Full Report
Attackers don't need AI to crack passwords, they build targeted wordlists from an organization's own public language. This article explains how tools like CeWL turn websites into high-success password guesses and why complexity rules alone fall short. [...]
Analysis Summary
# Tool/Technique: CeWL (Custom Word List Generator)
## Overview
CeWL is an open-source web crawler used by attackers to harvest unique words and terminology from an organization's public-facing websites. The extracted language is then compiled into highly targeted password wordlists, which significantly increase the success rate of credential guessing attacks compared to generic dictionaries.
## Technical Details
- Type: Tool
- Platform: General purpose (Used via command line on attacking systems, targeting web content)
- Capabilities: Web crawling, data extraction, wordlist generation, configurable crawl depth/minimum word length.
- First Seen: Not specified in context, but is included by default in common penetration testing distributions.
## MITRE ATT&CK Mapping
The primary focus of using CeWL is reconnaissance and credential access preparation.
- **TA0043 - Credential Access** (Indirectly, by preparing the lists used for Access)
- T1598 - Information Gathering
- T1598.003 - Email Addresses (If email formats are inferred)
- T1110 - Brute Force (The resulting wordlist is used against this technique)
- T1110.001 - Credential Stuffing (If harvested terms are repurposed)
- **TA0049 - Infiltration**
- T1593 - Gather Victim Identity Information
- T1593.001 - Publicly Available Information
## Functionality
### Core Capabilities
- **Web Crawling:** Scans specified websites (the target organization's public presence).
- **Word Extraction:** Collects textual content encountered during the crawl.
- **List Compilation:** Organizes extracted terms into a structured wordlist format suitable for password cracking tools.
### Advanced Features
- **Targeted Relevance:** Generates lists based specifically on the target's vocabulary (e.g., service names, internal phrasing surfaced publicly, industry-specific terms).
- **Filtering:** Allows attackers to configure crawl depth and set minimum word length thresholds to filter out low-value or noise data.
- **Predictable Transformations:** The harvested terms serve as the base for "predictable transformations" (e.g., leetspeak, appending numbers) to create final password candidates.
## Indicators of Compromise
Since CeWL is an intelligence gathering tool, direct IOCs related to the tool execution causing a breach are minimal unless network monitoring detects the *crawling activity* itself.

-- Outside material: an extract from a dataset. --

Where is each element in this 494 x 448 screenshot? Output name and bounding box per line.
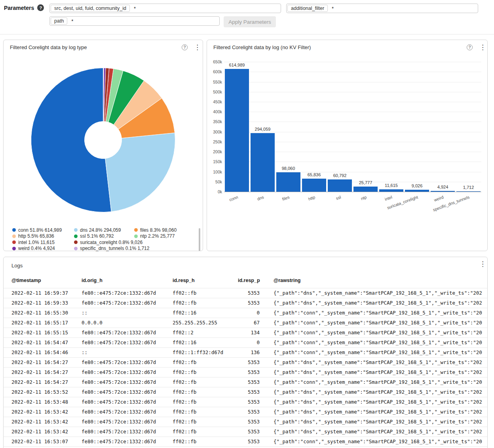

- File Hashes: N/A (Tool dependent, not malware)
- File Names: N/A (Tool dependent)
- Registry Keys: N/A
- Network Indicators:
- High volume, rapid HTTP/HTTPS requests directed at a target organization’s web infrastructure from an external source (indicative of active crawling). (Defanged example: `suspicious_crawl_ip:port`)
- Behavioral Indicators:
- Repeated requests scraping text content rather than standard browsing patterns.

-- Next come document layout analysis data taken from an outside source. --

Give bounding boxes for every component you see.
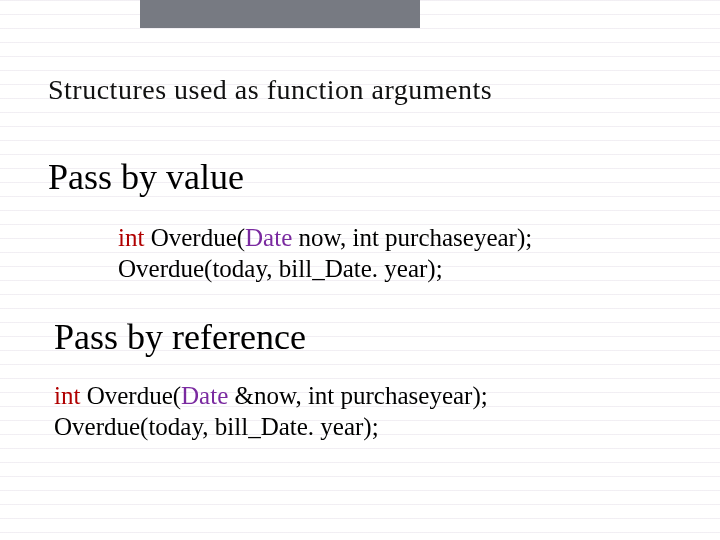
type-date: Date <box>181 382 228 409</box>
code-text: &now, int purchaseyear); <box>228 382 487 409</box>
code-pass-by-value: int Overdue(Date now, int purchaseyear);… <box>118 222 532 285</box>
code-text: Overdue( <box>80 382 181 409</box>
type-date: Date <box>245 224 292 251</box>
heading-pass-by-value: Pass by value <box>48 156 244 198</box>
code-pass-by-reference: int Overdue(Date &now, int purchaseyear)… <box>54 380 488 443</box>
keyword-int: int <box>54 382 80 409</box>
code-text: Overdue(today, bill_Date. year); <box>118 255 443 282</box>
code-text: Overdue( <box>144 224 245 251</box>
slide-content: Structures used as function arguments Pa… <box>0 0 720 540</box>
heading-pass-by-reference: Pass by reference <box>54 316 306 358</box>
keyword-int: int <box>118 224 144 251</box>
slide-title: Structures used as function arguments <box>48 74 492 106</box>
code-text: Overdue(today, bill_Date. year); <box>54 413 379 440</box>
code-text: now, int purchaseyear); <box>292 224 532 251</box>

- Execution of web scraping scripts or tools like `cewl` on attacker-controlled infrastructure.
## Associated Threat Actors
The article implies this technique is widely used by attackers due to CeWL's inclusion in default penetration testing distributions (Kali Linux, Parrot OS).
- General Threat Actors leveraging low-complexity, high-relevance attack vectors.
## Detection Methods
Detection focuses on identifying the reconnaissance phase before a credential stuffing attempt occurs.

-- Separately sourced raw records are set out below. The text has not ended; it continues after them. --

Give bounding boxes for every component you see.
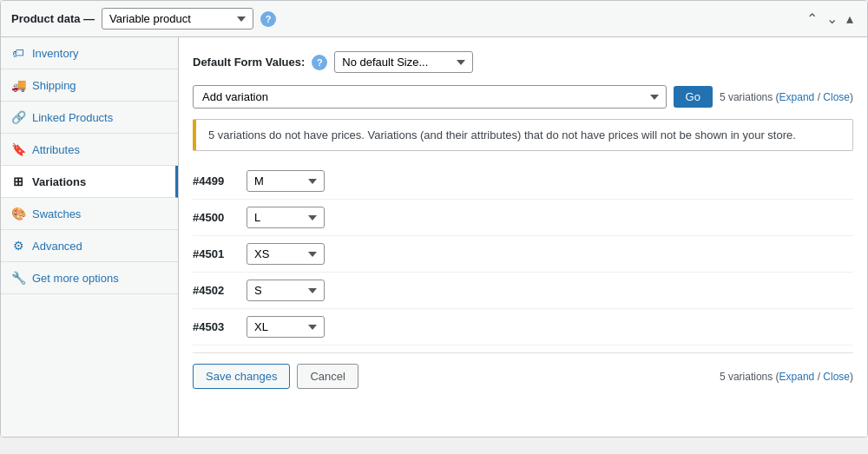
- sidebar-item-inventory[interactable]: 🏷 Inventory: [1, 37, 178, 69]
- variation-id-4503: #4503: [193, 320, 238, 333]
- sidebar-item-swatches-label: Swatches: [32, 207, 81, 220]
- product-data-header: Product data — Variable product Simple p…: [1, 1, 867, 37]
- sidebar-item-shipping[interactable]: 🚚 Shipping: [1, 69, 178, 102]
- default-form-label: Default Form Values:: [193, 56, 305, 69]
- variations-list: #4499 MXSSLXL #4500 LXSSMXL #4501 XSSMLX…: [193, 163, 853, 345]
- variation-id-4500: #4500: [193, 211, 238, 224]
- sidebar-item-variations-label: Variations: [32, 175, 86, 188]
- variation-id-4499: #4499: [193, 174, 238, 188]
- sidebar-item-linked-products-label: Linked Products: [32, 111, 113, 124]
- close-bottom-link[interactable]: Close: [823, 371, 850, 383]
- sidebar-item-inventory-label: Inventory: [32, 47, 78, 60]
- advanced-icon: ⚙: [11, 239, 25, 253]
- add-variation-row: Add variation Add all variations Link al…: [193, 85, 853, 109]
- sidebar-item-attributes-label: Attributes: [32, 143, 80, 156]
- sidebar-item-get-more-options[interactable]: 🔧 Get more options: [1, 262, 178, 294]
- variations-count-bottom: 5 variations (Expand / Close): [720, 371, 853, 383]
- close-link[interactable]: Close: [823, 91, 850, 103]
- footer-actions: Save changes Cancel: [193, 364, 358, 389]
- product-data-body: 🏷 Inventory 🚚 Shipping 🔗 Linked Products…: [1, 37, 867, 437]
- variation-size-select-4503[interactable]: XLXSSML: [247, 316, 325, 338]
- header-left: Product data — Variable product Simple p…: [11, 8, 276, 30]
- notice-warning: 5 variations do not have prices. Variati…: [193, 119, 853, 151]
- table-row: #4503 XLXSSML: [193, 309, 853, 345]
- product-data-panel: Product data — Variable product Simple p…: [0, 0, 868, 438]
- help-icon[interactable]: ?: [260, 11, 276, 27]
- sidebar: 🏷 Inventory 🚚 Shipping 🔗 Linked Products…: [1, 37, 179, 437]
- swatches-icon: 🎨: [11, 207, 25, 220]
- sidebar-item-linked-products[interactable]: 🔗 Linked Products: [1, 102, 178, 134]
- sidebar-item-advanced[interactable]: ⚙ Advanced: [1, 230, 178, 262]
- variation-size-select-4501[interactable]: XSSMLXL: [247, 243, 325, 265]
- attributes-icon: 🔖: [11, 142, 25, 156]
- collapse-down-button[interactable]: ⌄: [823, 10, 841, 28]
- add-variation-select[interactable]: Add variation Add all variations Link al…: [193, 85, 667, 109]
- default-form-help-icon[interactable]: ?: [312, 55, 327, 70]
- table-row: #4501 XSSMLXL: [193, 236, 853, 273]
- shipping-icon: 🚚: [11, 78, 25, 92]
- product-type-select[interactable]: Variable product Simple product Grouped …: [102, 8, 253, 30]
- go-button[interactable]: Go: [674, 86, 713, 108]
- sidebar-item-attributes[interactable]: 🔖 Attributes: [1, 134, 178, 166]
- variation-size-select-4500[interactable]: LXSSMXL: [247, 207, 325, 228]
- cancel-button[interactable]: Cancel: [297, 364, 358, 389]
- main-footer: Save changes Cancel 5 variations (Expand…: [193, 352, 853, 392]
- main-content: Default Form Values: ? No default Size..…: [179, 37, 867, 437]
- sidebar-item-variations[interactable]: ⊞ Variations: [1, 166, 178, 198]
- variation-id-4501: #4501: [193, 247, 238, 260]
- header-arrows: ⌃ ⌄ ▴: [803, 10, 857, 28]
- get-more-options-icon: 🔧: [11, 271, 25, 285]
- collapse-up-button[interactable]: ⌃: [803, 10, 821, 28]
- collapse-toggle-button[interactable]: ▴: [843, 10, 857, 28]
- sidebar-item-shipping-label: Shipping: [32, 79, 76, 92]
- sidebar-item-get-more-options-label: Get more options: [32, 272, 119, 285]
- table-row: #4499 MXSSLXL: [193, 163, 853, 200]
- linked-products-icon: 🔗: [11, 110, 25, 124]
- expand-link[interactable]: Expand: [779, 91, 815, 103]
- variation-id-4502: #4502: [193, 284, 238, 297]
- variations-count-top: 5 variations (Expand / Close): [720, 91, 853, 103]
- table-row: #4500 LXSSMXL: [193, 200, 853, 236]
- default-form-row: Default Form Values: ? No default Size..…: [193, 51, 853, 73]
- variation-size-select-4502[interactable]: SXSMLXL: [247, 280, 325, 301]
- default-form-select[interactable]: No default Size... XS S M L XL: [334, 51, 473, 73]
- table-row: #4502 SXSMLXL: [193, 273, 853, 309]
- sidebar-item-advanced-label: Advanced: [32, 240, 82, 253]
- expand-bottom-link[interactable]: Expand: [779, 371, 815, 383]
- product-data-title: Product data —: [11, 12, 95, 25]
- save-changes-button[interactable]: Save changes: [193, 364, 290, 389]
- sidebar-item-swatches[interactable]: 🎨 Swatches: [1, 198, 178, 230]
- inventory-icon: 🏷: [11, 46, 25, 60]
- variation-size-select-4499[interactable]: MXSSLXL: [247, 170, 325, 192]
- variations-icon: ⊞: [11, 174, 25, 188]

- Signature-based detection: Detection rules for the `cewl` executable signature (if found on an endpoint, indicating internal use on a corporate asset, which is highly suspicious).
- Behavioral detection: Monitoring outbound network traffic for user agents or request patterns matching known web scrapers or excessive, non-human interaction with public web servers.
- YARA rules: Not applicable for a common Linux utility, but rules could be written if a unique wrapper/script utilizing CeWL were identified.
## Mitigation Strategies
Mitigation focuses on reducing the publicly available textual data that can fuel wordlist creation, aligning with standards like NIST SP 800-63B.
- **Content Scrubbing:** Audit and restrict the publication of internal terminology, service names, project names, and non-publicly relevant technical jargon on public-facing websites.
- **Password Policy Enforcement:** Implement strong password policies that actively block terms derived from organizational context, corporate news, or common dictionary words mixed with predictable variants.
- **Web Traffic Monitoring:** Rate-limit and monitor public website access for patterns indicative of automated scraping or scanning activity.
## Related Tools/Techniques
- Generic Password Cracking Tools (e.g., Hashcat, John the Ripper) which consume the wordlists generated by CeWL.
- Other Web Crawlers/Scrapers used for initial information gathering.
- T1110.002 - Dictionary Brute Force (The ultimate technique enabled by this preparation).